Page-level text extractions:
============================================================

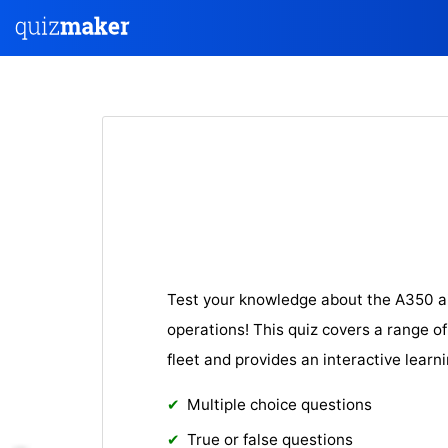
Test your knowledge about the A350 ai
operations! This quiz covers a range of
fleet and provides an interactive learn
Multiple choice questions
True or false questions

============================================================

» **Description of the task**: What is needed is every record above, returned exactly, with the pictures omitted.

» **Reply to the exercise**:
Test your knowledge about the A350 ai
operations! This quiz covers a range of
fleet and provides an interactive learn
Multiple choice questions
True or false questions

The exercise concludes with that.